Exercise:
Pull every line with the word "Data" out of the entries below.

START Records provided

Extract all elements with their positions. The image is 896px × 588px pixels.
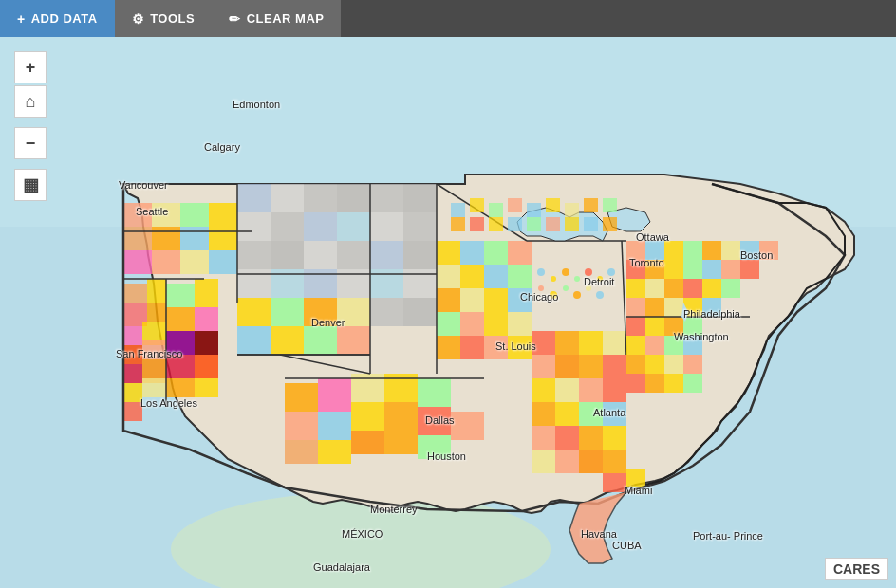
svg-rect-116 [532,378,555,402]
svg-rect-199 [664,336,683,355]
svg-point-216 [538,285,544,291]
svg-rect-132 [603,473,626,492]
svg-rect-84 [318,440,351,464]
svg-rect-77 [285,412,318,440]
svg-point-211 [562,268,569,276]
zoom-out-button[interactable]: − [14,127,47,159]
svg-rect-107 [508,336,532,359]
svg-rect-163 [683,317,702,336]
svg-rect-39 [271,184,304,212]
svg-rect-28 [180,203,209,227]
svg-rect-185 [565,203,579,217]
svg-rect-154 [721,279,740,298]
svg-rect-204 [683,355,702,374]
svg-point-221 [596,291,604,299]
svg-rect-92 [437,265,460,288]
svg-rect-45 [337,212,370,241]
svg-rect-194 [565,217,579,231]
svg-rect-122 [579,402,603,426]
svg-rect-106 [484,336,508,359]
toolbar: + Add Data ⚙ Tools ✏ Clear Map [0,0,896,37]
svg-rect-30 [123,227,152,250]
svg-rect-82 [451,412,484,440]
svg-rect-131 [603,450,626,473]
svg-rect-137 [683,241,702,260]
svg-rect-127 [603,426,626,450]
svg-rect-188 [451,217,465,231]
svg-rect-111 [603,331,626,355]
svg-rect-19 [195,307,218,331]
svg-rect-129 [555,450,579,473]
svg-rect-195 [584,217,598,231]
svg-rect-157 [664,298,683,317]
map-controls: + ⌂ − ▦ [14,51,47,201]
svg-rect-140 [740,241,759,260]
home-button[interactable]: ⌂ [14,85,47,118]
svg-rect-135 [645,241,664,260]
svg-rect-21 [195,331,218,355]
layers-button[interactable]: ▦ [14,169,47,201]
svg-rect-80 [384,402,418,431]
svg-rect-26 [123,203,152,227]
svg-rect-31 [152,227,180,250]
svg-rect-62 [370,298,403,326]
svg-rect-139 [721,241,740,260]
svg-point-217 [550,291,557,299]
svg-rect-18 [166,307,195,331]
zoom-in-button[interactable]: + [14,51,47,83]
tools-button[interactable]: ⚙ Tools [115,0,213,37]
svg-rect-190 [489,217,503,231]
svg-rect-179 [451,203,465,217]
svg-rect-14 [142,378,166,397]
svg-rect-29 [209,203,237,227]
clear-map-button[interactable]: ✏ Clear Map [212,0,341,37]
svg-rect-83 [285,440,318,464]
svg-rect-108 [532,331,555,355]
svg-rect-133 [626,469,645,487]
svg-rect-115 [603,355,626,378]
svg-rect-98 [484,288,508,312]
svg-rect-202 [645,355,664,374]
svg-rect-4 [147,279,166,303]
svg-rect-95 [508,265,532,288]
svg-rect-123 [603,402,626,426]
svg-rect-146 [702,260,721,279]
svg-rect-96 [437,288,460,312]
svg-rect-200 [683,336,702,355]
svg-rect-101 [460,312,484,336]
svg-rect-85 [351,431,384,454]
tools-label: Tools [150,11,195,26]
svg-rect-149 [626,279,645,298]
svg-rect-25 [195,378,218,397]
svg-rect-184 [546,198,560,212]
svg-rect-67 [337,298,370,326]
plus-icon: + [17,11,26,27]
svg-rect-37 [209,250,237,274]
svg-rect-192 [527,217,541,231]
map-container[interactable]: + ⌂ − ▦ EdmontonCalgaryVancouverSeattleS… [0,37,896,588]
svg-point-215 [607,268,615,276]
svg-rect-117 [555,378,579,402]
svg-rect-160 [626,317,645,336]
add-data-button[interactable]: + Add Data [0,0,115,37]
svg-rect-7 [123,326,142,345]
svg-rect-162 [664,317,683,336]
svg-rect-35 [152,250,180,274]
svg-rect-203 [664,355,683,374]
svg-rect-93 [460,265,484,288]
svg-rect-141 [759,241,778,260]
svg-rect-88 [437,241,460,265]
svg-rect-36 [180,250,209,274]
svg-rect-196 [603,217,617,231]
svg-rect-206 [645,374,664,393]
svg-rect-153 [702,279,721,298]
svg-rect-27 [152,203,180,227]
svg-rect-148 [740,260,759,279]
svg-rect-69 [271,326,304,355]
svg-rect-49 [337,241,370,269]
svg-rect-161 [645,317,664,336]
svg-rect-59 [403,241,437,269]
svg-rect-42 [237,212,271,241]
svg-rect-22 [166,355,195,378]
svg-rect-198 [645,336,664,355]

END Records provided

Task answer:
toolbar: + Add Data ⚙ Tools ✏ Clear Map [0,0,896,37]
add-data-button[interactable]: + Add Data [0,0,115,37]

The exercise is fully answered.